By Joan Tupponce
Sculptor Bob Trotman never knows how people will react to his often off-kilter carved wooden figures.
But that sense of uncertainty doesn’t bother the self-taught sculptor. He’s just happy that his art starts a conversation.
He recalls a sculpture he started before 9/11 of a man in shirtsleeves sinking into the floor with outstretched arms. To people who viewed the sculpture after 9/11 it looked as if the figure was reacting to that tragic event, but the audience interpretation changed after the financial crisis that shook Wall Street.
“It looked like he was reacting to the financial crisis then. It looked like the bottom had fallen out financially, but that was not my intention,” Trotman said in an interview from his home in rural North Carolina.
Since starting his career, Trotman has received two grants from the National Endowment for the Arts and four from the North Carolina Arts Council. His work can be seen in the permanent collections of several museums, including the Virginia Museum of Fine Arts, the North Carolina Museum of Art and the Museum of Art and Design in New York.
His “Business as Usual” exhibit will run from Sept. 5 through Oct. 31 at the Visual Arts Center of Richmond. The center exhibited Trotman’s “Model Citizens” show in 2002.
“We made plans in early 2011 for this exhibition,” said curator Caroline Wright. “Bob has spent the last three years developing a new direction in his work.”
The “Business as Usual” exhibit features Trotman’s edgy sculptures as well as large-scale studio drawings, sketches and terra-cotta models, all of which are part of his studio process.
“We also have some of his studio experiments in fiberglass, concrete and wood,” Wright said.
An alumnus of Washington and Lee University with a degree in philosophy, Trotman moved to the small southwestern hamlet of Casar, N.C., in 1974 to adopt a “back-to-Earth” lifestyle.
“I wanted to become a craftsman and be my own boss,” he said.

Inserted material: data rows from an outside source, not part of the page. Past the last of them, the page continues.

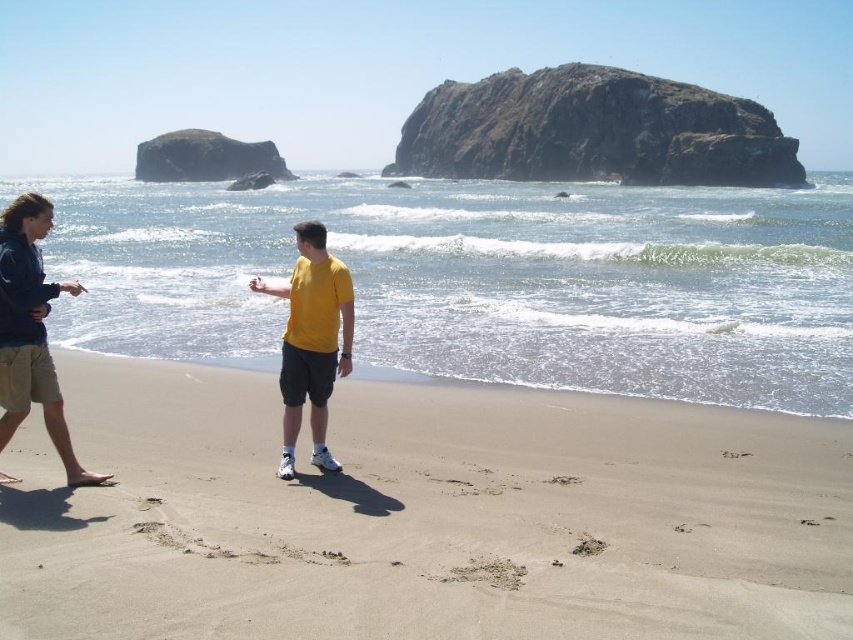 Question: Observing the image, what is the correct spatial positioning of yellow matte shirt at center in reference to brown sandy footprint at lower center?

Choices:
 (A) below
 (B) above

Answer: (B)

Question: Is dark blue cotton shirt at left further to camera compared to brown sandy footprint at lower center?

Choices:
 (A) yes
 (B) no

Answer: (A)

Question: Which point appears closest to the camera in this image?

Choices:
 (A) (65, 541)
 (B) (297, 273)

Answer: (A)

Question: Which of the following is the closest to the observer?

Choices:
 (A) (656, 483)
 (B) (592, 552)

Answer: (B)

Question: Among these objects, which one is nearest to the camera?

Choices:
 (A) brown sandy footprint at lower center
 (B) yellow matte shirt at center
 (C) light brown sand at center
 (D) dark blue cotton shirt at left

Answer: (C)

Question: Is yellow matte shirt at center positioned at the back of brown sandy footprint at lower center?

Choices:
 (A) yes
 (B) no

Answer: (A) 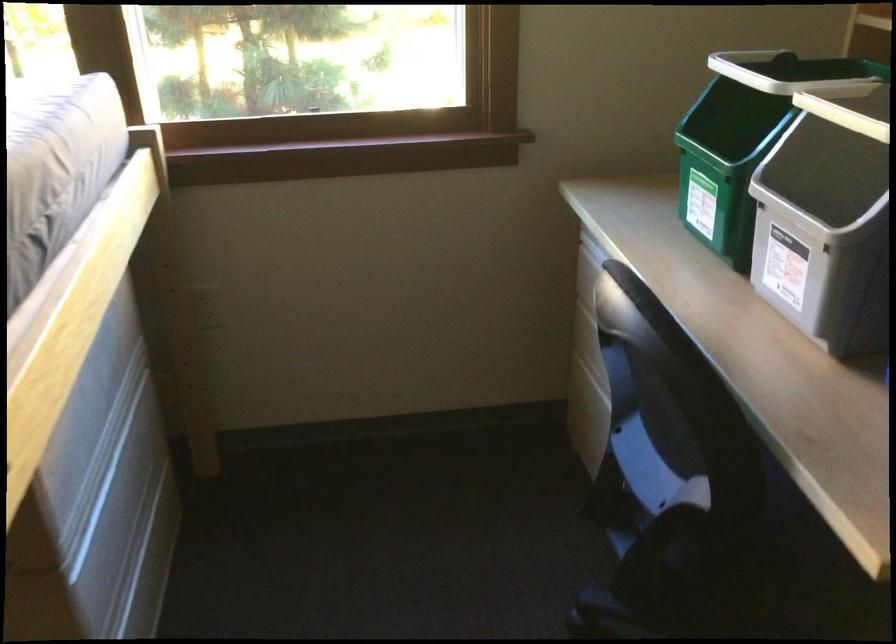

For the next 23 years, he crafted furniture. But it wasn’t traditional by any definition. Most of the furniture had characteristics of a human figure. A chest of drawers, for example, was made in the figure of a man in a classic business suit. A table resembled a human figure bent over backward.
“The furniture depicted people you could empathize with but because it was a piece of furniture it could be used,” Trotman said. “It had a little political edge, but it was still furniture.”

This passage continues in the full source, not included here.